■ Exercise description: Read the listing and extract each line that includes the word "Google".

■ Study material:

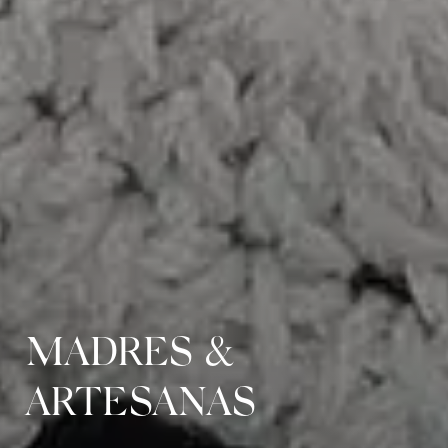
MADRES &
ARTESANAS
---
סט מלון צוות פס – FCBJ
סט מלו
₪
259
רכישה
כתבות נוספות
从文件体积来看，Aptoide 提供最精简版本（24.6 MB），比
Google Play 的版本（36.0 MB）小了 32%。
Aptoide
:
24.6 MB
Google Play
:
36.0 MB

■ Completed task:
Google Play 的版本（36.0 MB）小了 32%。
Google Play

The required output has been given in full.